By Allie Almario
One of the most popular questions we are asked is “Which is the best Galapagos sailing itinerary?” And the right answer is that… they’re all great.
Let’s start with some basic information about this world-famous archipelago. Located in the Pacific Ocean, the Galapagos is actually made up of 13 main islands with seven smaller islands dotting the Equator. To get here, you must fly in from two main cities in mainland Ecuador, 600 miles away.
Every Galapagos ship must be a licensed vessel following a 15-day route approved by the Galapagos National Park. And the sailing itineraries are a mind-boggling combination of 4, 5, 6 and 8 days within this 15-day loop. Most sailing itineraries start and end on one of two different islands – Baltra or San Cristobal. A handful start in one island and end in the other, usually on short cruises.
We truly believe the Galapagos National Park has done a great job of identifying the best islands for visitors – highlighting the islands with the greatest diversity of wildlife and landscapes with the least amount of human impact. There’s always the Galapagos Big Five — wildlife you’ll pretty much see no matter what when and where you go – marine iguanas, sea lions, blue footed boobies, Galapagos tortoises, sally lightfoot crabs.
As a plus, the Galapagos National Park has purposefully planned itineraries so that only a handful of ships are on an island each day, ensuring that that you’ll never hike on crowded trails.
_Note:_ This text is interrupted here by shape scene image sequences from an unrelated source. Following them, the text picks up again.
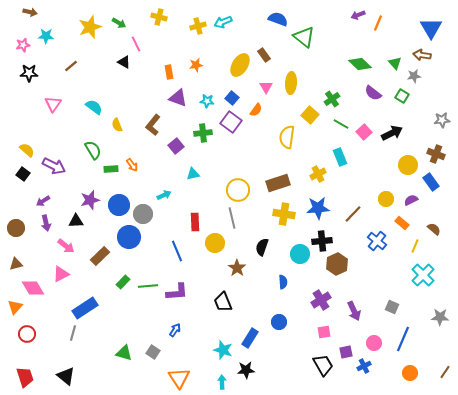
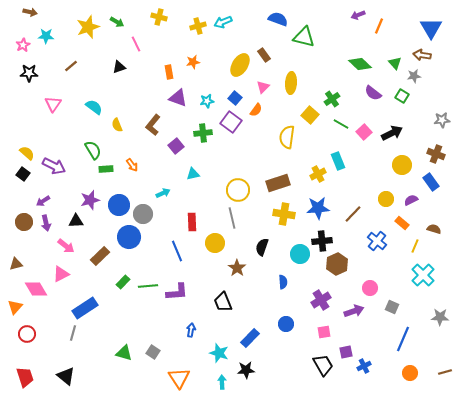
green arrow at (119, 23): moved 2 px left, 1 px up
orange line at (378, 23): moved 1 px right, 3 px down
yellow star at (90, 27): moved 2 px left
green triangle at (304, 37): rotated 25 degrees counterclockwise
pink star at (23, 45): rotated 16 degrees counterclockwise
black triangle at (124, 62): moved 5 px left, 5 px down; rotated 48 degrees counterclockwise
orange star at (196, 65): moved 3 px left, 3 px up
pink triangle at (266, 87): moved 3 px left; rotated 16 degrees clockwise
blue square at (232, 98): moved 3 px right
cyan star at (207, 101): rotated 16 degrees counterclockwise
yellow semicircle at (27, 150): moved 3 px down
cyan rectangle at (340, 157): moved 2 px left, 4 px down
yellow circle at (408, 165): moved 6 px left
green rectangle at (111, 169): moved 5 px left
cyan arrow at (164, 195): moved 1 px left, 2 px up
red rectangle at (195, 222): moved 3 px left
brown circle at (16, 228): moved 8 px right, 6 px up
brown semicircle at (434, 229): rotated 24 degrees counterclockwise
pink diamond at (33, 288): moved 3 px right, 1 px down
purple arrow at (354, 311): rotated 84 degrees counterclockwise
blue circle at (279, 322): moved 7 px right, 2 px down
blue arrow at (175, 330): moved 16 px right; rotated 24 degrees counterclockwise
blue rectangle at (250, 338): rotated 12 degrees clockwise
pink circle at (374, 343): moved 4 px left, 55 px up
cyan star at (223, 350): moved 4 px left, 3 px down
brown line at (445, 372): rotated 40 degrees clockwise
No one is allowed off a ship unless you’re with a naturalist in a group of 16 travelers or less. And as each small group arrives ashore, they’ll rotate which trail loop they’ll take so that the only herds you’ll see might be sea lions!
Eastern sailing loops are preferred by birders. Bird species such as waved albatross, red-footed boobies, large colonies of land iguanas and the very photogenic giant opuntia cactuses are on these islands. You might have a chance to swim with penguins or snorkel with reef sharks.
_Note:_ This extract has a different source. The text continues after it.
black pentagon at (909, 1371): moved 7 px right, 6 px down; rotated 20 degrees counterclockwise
Western sailing loops are liked best by those interested more in marine life. There are dreamy wide white beaches and unusual lava landscapes, populated by marine iguanas and fur seals. It’s easier to see a giant tortoise in the wild.
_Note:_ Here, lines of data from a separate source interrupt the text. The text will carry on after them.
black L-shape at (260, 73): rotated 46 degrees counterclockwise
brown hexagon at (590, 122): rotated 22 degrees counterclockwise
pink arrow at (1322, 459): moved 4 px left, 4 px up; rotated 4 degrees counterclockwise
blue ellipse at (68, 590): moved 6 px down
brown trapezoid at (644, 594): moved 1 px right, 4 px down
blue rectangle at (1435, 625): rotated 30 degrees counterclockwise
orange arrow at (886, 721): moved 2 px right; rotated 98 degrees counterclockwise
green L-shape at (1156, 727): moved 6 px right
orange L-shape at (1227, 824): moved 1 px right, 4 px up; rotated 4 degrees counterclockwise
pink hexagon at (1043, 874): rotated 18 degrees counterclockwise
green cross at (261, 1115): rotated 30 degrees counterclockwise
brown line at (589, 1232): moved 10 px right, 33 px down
No matter which option you choose, you’ll be guaranteed an adventure full of wildlife and wonder. Unless you are a birder with a specific checklist in mind, most people will be happy with whatever itinerary they are on. For example, certain bird species like the flightless cormorant, Galapagos hawk or Galapagos penguin are endemic to specific islands. Choose a ship based on your preference for a larger or smaller ship and within your budget, and then head off to Ecuador knowing you’re off on a great wildlife journey.